### Task directions
Please reproduce all entries word for word, leaving every image behind.

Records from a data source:
+ + + + + + +
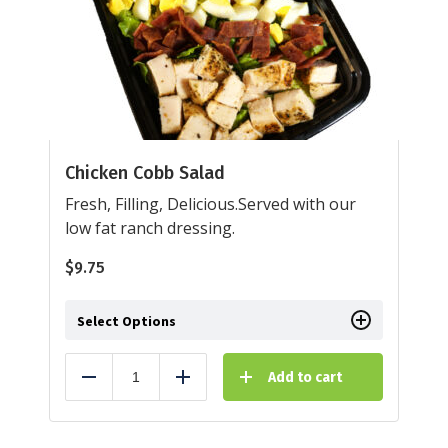
Chicken Cobb Salad
Fresh, Filling, Delicious.Served with our
low fat ranch dressing.
$
9.75
Select Options
Add to cart
Reduce
Add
+ + + + + + +
### Output below
Chicken Cobb Salad
Fresh, Filling, Delicious.Served with our
low fat ranch dressing.
$
9.75
Select Options
Add to cart
Reduce
Add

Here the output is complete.